# Is this a Linear subspace?

LCSphysicist
W = {f(t) | f(0) = 2f(1)}
The answer say yes, but i don't know how to prove the neutral element.

Mentor
2022 Award
W = {f(t) | f(0) = 2f(1)}
The answer say yes, but i don't know how to prove the neutral element.
What would be the zero?

LCSphysicist
What would be the zero?
i have no idea :|, the answer is literally "yes", just it.

You mention the word subspace. Of what vector space is this a subspace? What is the zero in the larger vector space? Can you conclude something about the zero of the subspace as well?

Mentor
2022 Award
i have no idea :|, the answer is literally "yes", just it.
What does ##f(t)## stand for? A certain number at a point ##t##, or what does it mean?

What does ##f(t)## stand for? A certain number at a point ##t##, or what does it mean?

My guess is that it is the usual abuse of notation.

Mentor
2022 Award
My guess is that it is the usual abuse of notation.
I know. I just want to get the OP think about it.
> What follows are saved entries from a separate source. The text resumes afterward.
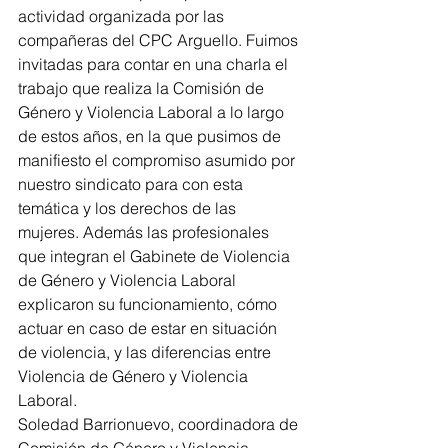
actividad organizada por las 
compañeras del CPC Arguello. Fuimos 
invitadas para contar en una charla el 
trabajo que realiza la Comisión de 
Género y Violencia Laboral a lo largo 
de estos años, en la que pusimos de 
manifiesto el compromiso asumido por 
nuestro sindicato para con esta 
temática y los derechos de las 
mujeres. Además las profesionales 
que integran el Gabinete de Violencia 
de Género y Violencia Laboral 
explicaron su funcionamiento, cómo 
actuar en caso de estar en situación 
de violencia, y las diferencias entre 
Violencia de Género y Violencia 
Laboral. 
Soledad Barrionuevo, coordinadora de 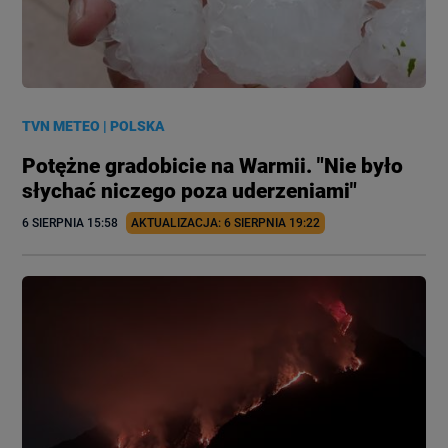
TVN METEO
|
POLSKA
Potężne gradobicie na Warmii. "Nie było
słychać niczego poza uderzeniami"
6 SIERPNIA
 15:58
AKTUALIZACJA: 
6 SIERPNIA
 19:22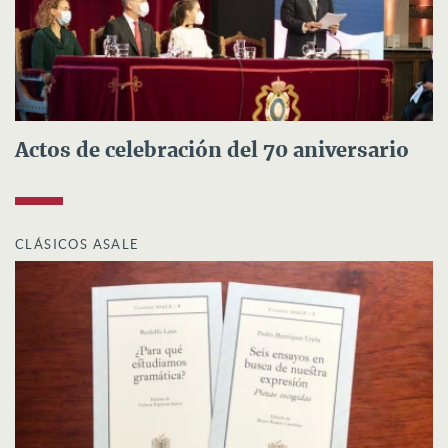
Actos de celebración del 70 aniversario
CLÁSICOS ASALE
The question is trivial once it is understood, so it is all about understanding, not answering.

• member 587159
LCSphysicist
Oh i forgot, subspace of the P(R) space of the real polynomials. You know:
The conjunt of reals Polynomials n deegre or smaller more the nule polynomial.
Yes, indeed is a trivial question, actually it's in a book introductory to linear algebra, but i still don't understand how to prove this item.

Mentor
2022 Award
Oh i forgot, subspace of the P(R) space of the real polynomials. You know:
The conjunt of reals Polynomials n deegre or smaller more the nule polynomial.
Yes, indeed is a trivial question, actually it's in a book introductory to linear algebra, but i still don't understand how to prove this item.
In order to prove this property, you only have to show that zero is in that space. Now what is zero in this context?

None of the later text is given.